Nikitas wrote:Now think of the probability not only fuel but also WATER being provided by the likes of Erdogan and the deep state of Turkey.

Obviouslhy there is no coercion. There was no coercion in the case of Russia and the Ukraine, just old fashioned bazaar mentality and pressing home an advantage. In the case of Turkey it is the advantage of cheap non Russian gas from central Asia. If you want it you will have to accomodate us, is the message.

Trying it on is Erdogan's prerogative. Accepting it or not, is a challenge for Europeans to prove they are not pimps. We wait and we see.


The meaning of coercion:

Coercion (/ko(ʊ)ˈɝ.ʒ(ə)n/) is the practice of compelling a person or manipulating them to behave in an involuntary way (whether through action or inaction) by use of threats, intimidation, trickery, or some other form of pressure or force. These are used as leverage, to force the victim to act in the desired way. Coercion may involve the actual infliction of physical pain/injury or psychological harm in order to enhance the credibility of a threat. The threat of further harm may then lead to the cooperation or obedience of the person being coerced. Torture is one of the most extreme examples of coercion i.e. severe pain is inflicted on victims until they give interrogators the desired information.

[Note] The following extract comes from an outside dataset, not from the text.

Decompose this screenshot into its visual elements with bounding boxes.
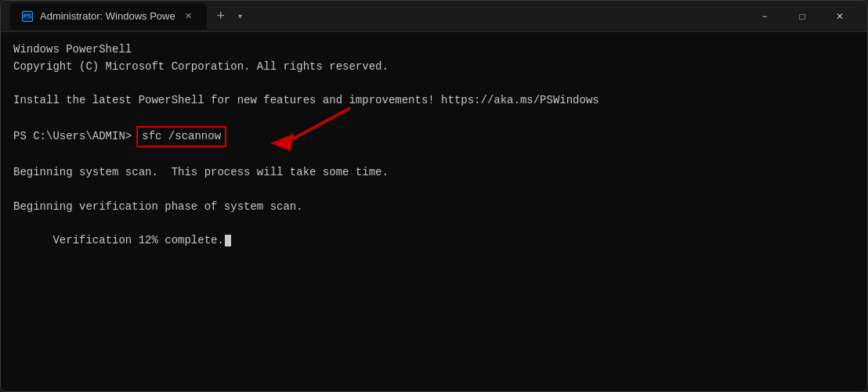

The term is associated with circumstances which involve the unethical use of threats or harm to achieve some objective, but maybe equally often applies to other means of influence such as sweet talking, begging, charming, lying, and seduction. It may serve as a form of justification for a conclusion in a logical fallacy or non-logical argument.

Since when did EU become a victim of Turkey?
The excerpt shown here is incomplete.